▶ **WHAT IS EXPECTED**
Select from the data all lines with the word "trash".

▶ **INPUT FOR THIS TASK**
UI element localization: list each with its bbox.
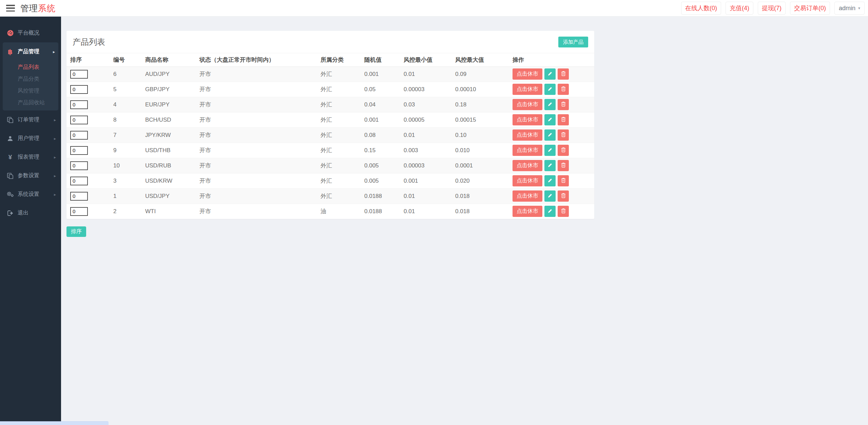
table-row: 6AUD/JPY开市外汇0.0010.010.09点击休市 (66, 66, 594, 82)
sort-order-input[interactable] (70, 116, 88, 124)
close-market-button[interactable]: 点击休市 (513, 206, 542, 217)
close-market-button[interactable]: 点击休市 (513, 145, 542, 156)
delete-button[interactable] (558, 114, 569, 125)
sidebar-item-label: 系统设置 (18, 191, 39, 198)
sidebar-item[interactable]: 平台概况 (0, 24, 61, 42)
edit-button[interactable] (544, 129, 556, 141)
menu-toggle-icon[interactable] (6, 5, 15, 12)
edit-button[interactable] (544, 190, 556, 202)
delete-button[interactable] (558, 175, 569, 186)
sidebar-subitem[interactable]: 产品分类 (3, 73, 58, 85)
edit-button[interactable] (544, 206, 556, 217)
cell-status: 开市 (196, 97, 317, 112)
add-product-button[interactable]: 添加产品 (558, 37, 588, 47)
edit-button[interactable] (544, 68, 556, 80)
delete-button[interactable] (558, 160, 569, 171)
close-market-button[interactable]: 点击休市 (513, 175, 542, 186)
cell-risk-max: 0.020 (451, 173, 509, 188)
delete-button[interactable] (558, 206, 569, 217)
header-link[interactable]: 提现(7) (758, 2, 786, 15)
edit-button[interactable] (544, 114, 556, 125)
delete-button[interactable] (558, 190, 569, 202)
sort-order-input[interactable] (70, 70, 88, 79)
sidebar-group-products: ฿产品管理▸产品列表产品分类风控管理产品回收站 (3, 42, 58, 110)
cell-random-value: 0.0188 (361, 188, 400, 204)
sort-order-input[interactable] (70, 85, 88, 94)
sidebar-subitem[interactable]: 产品回收站 (3, 97, 58, 108)
close-market-button[interactable]: 点击休市 (513, 129, 542, 141)
cell-category: 外汇 (317, 158, 361, 173)
cell-product-name: EUR/JPY (141, 97, 196, 112)
header-link[interactable]: 在线人数(0) (681, 2, 721, 15)
edit-button[interactable] (544, 99, 556, 110)
sort-order-input[interactable] (70, 161, 88, 170)
sort-order-input[interactable] (70, 177, 88, 185)
trash-icon (561, 147, 566, 154)
edit-button[interactable] (544, 84, 556, 95)
close-market-button[interactable]: 点击休市 (513, 84, 542, 95)
table-row: 3USD/KRW开市外汇0.0050.0010.020点击休市 (66, 173, 594, 188)
card-header: 产品列表 添加产品 (66, 31, 594, 53)
cell-actions: 点击休市 (509, 188, 594, 204)
sidebar-item[interactable]: ¥报表管理▸ (0, 148, 61, 166)
edit-button[interactable] (544, 145, 556, 156)
header-links: 在线人数(0)充值(4)提现(7)交易订单(0) (681, 2, 830, 15)
sidebar-item[interactable]: 订单管理▸ (0, 110, 61, 129)
sidebar-subitem-active[interactable]: 产品列表 (3, 61, 58, 73)
sidebar-item[interactable]: 退出 (0, 204, 61, 222)
cell-random-value: 0.0188 (361, 204, 400, 219)
delete-button[interactable] (558, 84, 569, 95)
cell-sort (66, 82, 110, 97)
header-link[interactable]: 充值(4) (726, 2, 753, 15)
cell-status: 开市 (196, 173, 317, 188)
edit-button[interactable] (544, 160, 556, 171)
close-market-button[interactable]: 点击休市 (513, 160, 542, 171)
sort-order-input[interactable] (70, 192, 88, 201)
delete-button[interactable] (558, 68, 569, 80)
sidebar-item[interactable]: 用户管理▸ (0, 129, 61, 148)
action-buttons: 点击休市 (513, 160, 594, 171)
sort-order-input[interactable] (70, 100, 88, 109)
cell-id: 8 (110, 112, 141, 127)
trash-icon (561, 71, 566, 77)
sidebar-subitem[interactable]: 风控管理 (3, 85, 58, 97)
delete-button[interactable] (558, 129, 569, 141)
action-buttons: 点击休市 (513, 114, 594, 125)
table-row: 4EUR/JPY开市外汇0.040.030.18点击休市 (66, 97, 594, 112)
cell-status: 开市 (196, 158, 317, 173)
close-market-button[interactable]: 点击休市 (513, 68, 542, 80)
sort-order-input[interactable] (70, 207, 88, 216)
brand-text-dark: 管理 (20, 3, 38, 13)
cell-random-value: 0.001 (361, 66, 400, 82)
cell-sort (66, 66, 110, 82)
cell-risk-min: 0.01 (400, 204, 451, 219)
cell-category: 外汇 (317, 188, 361, 204)
cell-category: 外汇 (317, 173, 361, 188)
cell-sort (66, 127, 110, 143)
app-brand: 管理系统 (20, 3, 56, 14)
delete-button[interactable] (558, 145, 569, 156)
sidebar-item[interactable]: ฿产品管理▸ (3, 42, 58, 61)
close-market-button[interactable]: 点击休市 (513, 99, 542, 110)
sort-submit-button[interactable]: 排序 (66, 226, 86, 237)
cell-category: 外汇 (317, 112, 361, 127)
cell-random-value: 0.15 (361, 143, 400, 158)
cell-actions: 点击休市 (509, 82, 594, 97)
delete-button[interactable] (558, 99, 569, 110)
user-dropdown[interactable]: admin ▾ (834, 2, 865, 15)
cell-risk-max: 0.00010 (451, 82, 509, 97)
sidebar-item[interactable]: 系统设置▸ (0, 185, 61, 204)
edit-button[interactable] (544, 175, 556, 186)
cell-sort (66, 97, 110, 112)
trash-icon (561, 162, 566, 169)
sort-order-input[interactable] (70, 146, 88, 155)
sidebar-menu: 平台概况฿产品管理▸产品列表产品分类风控管理产品回收站订单管理▸用户管理▸¥报表… (0, 17, 61, 222)
sort-order-input[interactable] (70, 131, 88, 140)
header-link[interactable]: 交易订单(0) (790, 2, 830, 15)
cell-status: 开市 (196, 82, 317, 97)
sidebar-item[interactable]: 参数设置▸ (0, 166, 61, 185)
cell-id: 5 (110, 82, 141, 97)
pencil-icon (547, 193, 553, 199)
close-market-button[interactable]: 点击休市 (513, 190, 542, 202)
close-market-button[interactable]: 点击休市 (513, 114, 542, 125)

▶ **EXERCISE RESULT**
trash-icon (561, 147, 566, 154)
trash-icon (561, 71, 566, 77)
trash-icon (561, 162, 566, 169)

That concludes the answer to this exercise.